Gaut B S, Lewis P O
Department of Statistics, North Carolina State University.
Mol Biol Evol. 1995 Jan;12(1):152-62. doi: 10.1093/oxfordjournals.molbev.a040183.
We used simulated data to investigate a number of properties of maximum-likelihood (ML) phylogenetic tree estimation for the case of four taxa. Simulated data were generated under a broad range of conditions, including wide variation in branch lengths, differences in the ratio of transition and transversion substitutions, and the absence of presence of gamma-distributed site-to-site rate variation. Data were analyzed in the ML framework with two different substitution models, and we compared the ability of the two models to reconstruct the correct topology. Although both models were inconsistent for some branch-length combinations in the presence of site-to-site variation, the models were efficient predictors of topology under most simulation conditions. We also examined the performance of the likelihood ratio (LR) test for significant positive interior branch length. This test was found to be misleading under many simulation conditions, rejecting too often under some simulation conditions. Under the null hypothesis of zero length internal branch, LR statistics are assumed to be asymptotically distributed chi 2(1); with limited data, the distribution of LR statistics under the null hypothesis varies from chi 2(1).

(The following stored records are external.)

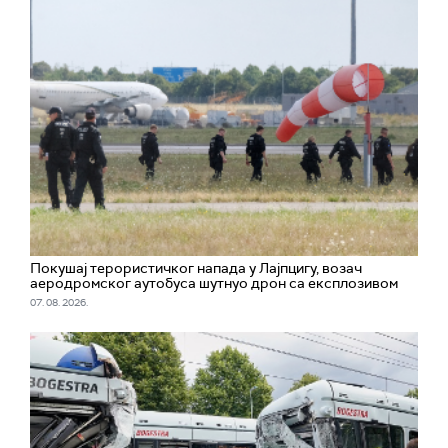
Покушај терористичког напада у Лајпцигу, возач
аеродромског аутобуса шутнуо дрон са експлозивом
07. 08. 2026.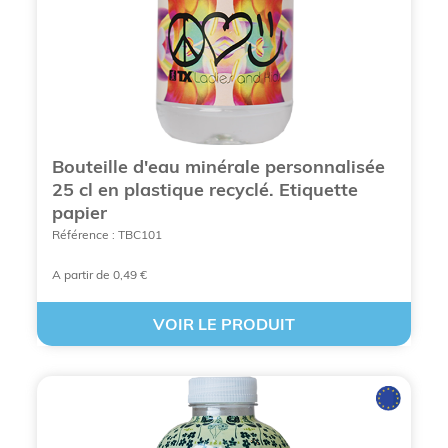
Bouteille d'eau minérale personnalisée
25 cl en plastique recyclé. Etiquette
papier
Référence : TBC101
A partir de 0,49 €
VOIR LE PRODUIT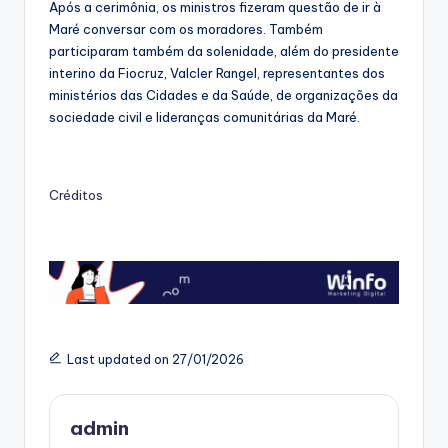
Após a cerimônia, os ministros fizeram questão de ir à
Maré conversar com os moradores. Também
participaram também da solenidade, além do presidente
interino da Fiocruz, Valcler Rangel, representantes dos
ministérios das Cidades e da Saúde, de organizações da
sociedade civil e lideranças comunitárias da Maré.
Créditos
Last updated on 27/01/2026
admin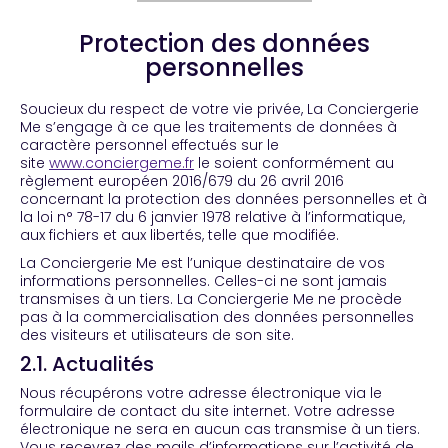
Protection des données
personnelles
Soucieux du respect de votre vie privée, La Conciergerie
Me s’engage à ce que les traitements de données à
caractère personnel effectués sur le
site
www.conciergeme.fr
le soient conformément au
règlement européen 2016/679 du 26 avril 2016
concernant la protection des données personnelles et à
la loi n° 78-17 du 6 janvier 1978 relative à l’informatique,
aux fichiers et aux libertés, telle que modifiée.
La Conciergerie Me est l’unique destinataire de vos
informations personnelles. Celles-ci ne sont jamais
transmises à un tiers. La Conciergerie Me ne procède
pas à la commercialisation des données personnelles
des visiteurs et utilisateurs de son site.
2.1. Actualités
Nous récupérons votre adresse électronique via le
formulaire de contact du site internet. Votre adresse
électronique ne sera en aucun cas transmise à un tiers.
Vous recevrez des mails d’informations sur l’activité de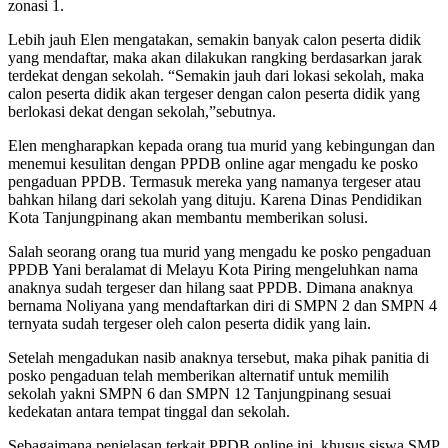
zonasi 1.
Lebih jauh Elen mengatakan, semakin banyak calon peserta didik
yang mendaftar, maka akan dilakukan rangking berdasarkan jarak
terdekat dengan sekolah. “Semakin jauh dari lokasi sekolah, maka
calon peserta didik akan tergeser dengan calon peserta didik yang
berlokasi dekat dengan sekolah,”sebutnya.
Elen mengharapkan kepada orang tua murid yang kebingungan dan
menemui kesulitan dengan PPDB online agar mengadu ke posko
pengaduan PPDB. Termasuk mereka yang namanya tergeser atau
bahkan hilang dari sekolah yang dituju. Karena Dinas Pendidikan
Kota Tanjungpinang akan membantu memberikan solusi.
Salah seorang orang tua murid yang mengadu ke posko pengaduan
PPDB Yani beralamat di Melayu Kota Piring mengeluhkan nama
anaknya sudah tergeser dan hilang saat PPDB. Dimana anaknya
bernama Noliyana yang mendaftarkan diri di SMPN 2 dan SMPN 4
ternyata sudah tergeser oleh calon peserta didik yang lain.
Setelah mengadukan nasib anaknya tersebut, maka pihak panitia di
posko pengaduan telah memberikan alternatif untuk memilih
sekolah yakni SMPN 6 dan SMPN 12 Tanjungpinang sesuai
kedekatan antara tempat tinggal dan sekolah.
Sebagaimana penjelasan terkait PPDB online ini, khusus siswa SMP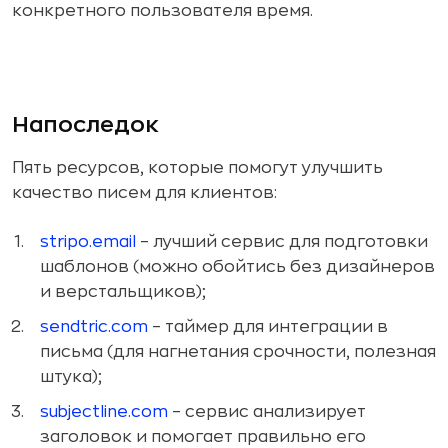
конкретного пользователя время.
Напоследок
Пять ресурсов, которые помогут улучшить
качество писем для клиентов:
stripo.email
– лучший сервис для подготовки
шаблонов (можно обойтись без дизайнеров
и верстальщиков);
sendtric.com
– таймер для интеграции в
письма (для нагнетания срочности, полезная
штука);
subjectline.com
– сервис анализирует
заголовок и помогает правильно его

我们使用模拟数据来研究在四个分类单元情况下最大似然(ML)系统发育树估计的一些特性。模拟数据是在广泛的条件下生成的,包括分支长度的广泛变化、转换和颠换替代率的差异,以及是否存在伽马分布的位点间速率变化。使用两种不同的替代模型在ML框架中对数据进行分析,我们比较了这两种模型重建正确拓扑结构的能力。尽管在存在位点间变化的情况下,对于某些分支长度组合,两种模型都是不一致的,但在大多数模拟条件下,这些模型都是拓扑结构的有效预测器。我们还检验了似然比(LR)检验对显著正内部分支长度的性能。发现在许多模拟条件下,该检验具有误导性,在某些模拟条件下经常拒绝原假设。在内部分支长度为零的原假设下,LR统计量假定渐近分布为卡方(1);在数据有限的情况下,原假设下LR统计量的分布不同于卡方(1)。